(Transcribed page contents)
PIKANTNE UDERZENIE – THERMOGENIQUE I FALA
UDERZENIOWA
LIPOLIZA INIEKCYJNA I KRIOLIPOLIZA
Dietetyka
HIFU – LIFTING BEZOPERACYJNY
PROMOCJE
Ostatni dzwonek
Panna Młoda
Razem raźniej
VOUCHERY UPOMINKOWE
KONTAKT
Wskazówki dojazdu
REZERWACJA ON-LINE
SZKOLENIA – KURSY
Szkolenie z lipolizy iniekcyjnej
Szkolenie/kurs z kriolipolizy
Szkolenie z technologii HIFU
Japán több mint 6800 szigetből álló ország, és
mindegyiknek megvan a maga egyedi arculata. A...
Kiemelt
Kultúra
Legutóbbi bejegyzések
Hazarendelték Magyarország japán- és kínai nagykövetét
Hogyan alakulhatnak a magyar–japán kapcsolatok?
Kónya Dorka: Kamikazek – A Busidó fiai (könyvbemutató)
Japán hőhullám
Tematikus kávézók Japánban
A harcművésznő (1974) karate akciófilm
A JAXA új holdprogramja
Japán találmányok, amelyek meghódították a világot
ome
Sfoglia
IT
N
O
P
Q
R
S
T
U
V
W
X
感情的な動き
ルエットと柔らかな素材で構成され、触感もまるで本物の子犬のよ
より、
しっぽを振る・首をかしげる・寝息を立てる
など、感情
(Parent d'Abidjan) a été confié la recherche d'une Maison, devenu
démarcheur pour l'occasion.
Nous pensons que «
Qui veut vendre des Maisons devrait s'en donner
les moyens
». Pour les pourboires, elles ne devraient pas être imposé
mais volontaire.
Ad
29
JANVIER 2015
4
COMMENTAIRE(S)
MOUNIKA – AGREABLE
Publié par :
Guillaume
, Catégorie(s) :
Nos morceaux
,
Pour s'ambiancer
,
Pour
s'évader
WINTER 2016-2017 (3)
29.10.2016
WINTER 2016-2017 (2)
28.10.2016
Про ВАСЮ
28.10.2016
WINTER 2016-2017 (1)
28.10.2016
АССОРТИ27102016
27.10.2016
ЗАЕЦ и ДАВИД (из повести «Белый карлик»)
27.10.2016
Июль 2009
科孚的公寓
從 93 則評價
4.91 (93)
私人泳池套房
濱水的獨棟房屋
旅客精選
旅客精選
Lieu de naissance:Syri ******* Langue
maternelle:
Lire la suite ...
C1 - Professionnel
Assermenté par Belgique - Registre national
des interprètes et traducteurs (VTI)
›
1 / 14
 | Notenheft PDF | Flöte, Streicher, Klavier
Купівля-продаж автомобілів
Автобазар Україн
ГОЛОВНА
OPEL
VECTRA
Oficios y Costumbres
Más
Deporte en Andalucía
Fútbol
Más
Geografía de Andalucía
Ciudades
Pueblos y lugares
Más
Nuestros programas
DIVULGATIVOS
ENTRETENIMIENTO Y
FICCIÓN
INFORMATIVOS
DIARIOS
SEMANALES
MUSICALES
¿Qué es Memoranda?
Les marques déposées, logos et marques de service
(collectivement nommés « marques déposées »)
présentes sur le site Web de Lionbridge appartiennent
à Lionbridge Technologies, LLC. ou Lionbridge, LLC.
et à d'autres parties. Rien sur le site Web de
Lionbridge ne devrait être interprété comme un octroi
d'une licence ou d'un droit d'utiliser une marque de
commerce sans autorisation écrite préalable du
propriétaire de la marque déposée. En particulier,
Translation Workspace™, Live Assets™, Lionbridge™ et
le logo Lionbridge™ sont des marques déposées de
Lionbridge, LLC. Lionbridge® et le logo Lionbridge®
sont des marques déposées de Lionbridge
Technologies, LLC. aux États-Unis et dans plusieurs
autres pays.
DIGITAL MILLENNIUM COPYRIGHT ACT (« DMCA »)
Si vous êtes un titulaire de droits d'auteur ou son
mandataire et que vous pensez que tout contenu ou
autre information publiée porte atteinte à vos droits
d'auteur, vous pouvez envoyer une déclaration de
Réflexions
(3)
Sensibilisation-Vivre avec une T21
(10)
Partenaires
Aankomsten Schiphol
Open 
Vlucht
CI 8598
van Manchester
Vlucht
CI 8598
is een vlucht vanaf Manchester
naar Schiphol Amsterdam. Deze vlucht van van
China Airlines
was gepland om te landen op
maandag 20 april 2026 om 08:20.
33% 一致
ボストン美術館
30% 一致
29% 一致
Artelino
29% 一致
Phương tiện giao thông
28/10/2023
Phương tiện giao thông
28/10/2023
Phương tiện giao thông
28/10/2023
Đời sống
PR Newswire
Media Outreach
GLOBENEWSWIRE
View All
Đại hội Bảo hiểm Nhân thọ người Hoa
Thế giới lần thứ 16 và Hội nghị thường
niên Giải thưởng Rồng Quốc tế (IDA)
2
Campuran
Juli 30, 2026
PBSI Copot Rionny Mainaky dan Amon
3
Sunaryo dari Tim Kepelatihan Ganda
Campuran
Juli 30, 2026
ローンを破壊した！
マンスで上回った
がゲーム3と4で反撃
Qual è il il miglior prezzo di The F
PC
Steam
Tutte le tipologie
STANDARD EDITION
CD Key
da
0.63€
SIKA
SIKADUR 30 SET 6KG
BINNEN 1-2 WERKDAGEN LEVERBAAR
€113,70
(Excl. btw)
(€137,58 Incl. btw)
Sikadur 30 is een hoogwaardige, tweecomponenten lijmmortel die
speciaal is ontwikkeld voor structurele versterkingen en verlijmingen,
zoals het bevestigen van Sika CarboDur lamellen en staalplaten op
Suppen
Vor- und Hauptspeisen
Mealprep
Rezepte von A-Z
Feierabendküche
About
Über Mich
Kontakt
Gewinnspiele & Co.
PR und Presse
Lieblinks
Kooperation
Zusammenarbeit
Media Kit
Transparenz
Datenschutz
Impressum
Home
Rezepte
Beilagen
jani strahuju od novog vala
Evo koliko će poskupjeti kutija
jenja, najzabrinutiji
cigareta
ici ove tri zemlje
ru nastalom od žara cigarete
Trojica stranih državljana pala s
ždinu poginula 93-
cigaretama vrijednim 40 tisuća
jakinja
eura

• Directions for this task:
Retype exactly the lines above, from the one with "Sunaryo dari Tim Kepelatihan Ganda" through the one with "Sikadur 30 is", inclusive.

• Answer section:
Sunaryo dari Tim Kepelatihan Ganda
Campuran
Juli 30, 2026
ローンを破壊した！
マンスで上回った
がゲーム3と4で反撃
Qual è il il miglior prezzo di The F
PC
Steam
Tutte le tipologie
STANDARD EDITION
CD Key
da
0.63€
SIKA
SIKADUR 30 SET 6KG
BINNEN 1-2 WERKDAGEN LEVERBAAR
€113,70
(Excl. btw)
(€137,58 Incl. btw)
Sikadur 30 is een hoogwaardige, tweecomponenten lijmmortel die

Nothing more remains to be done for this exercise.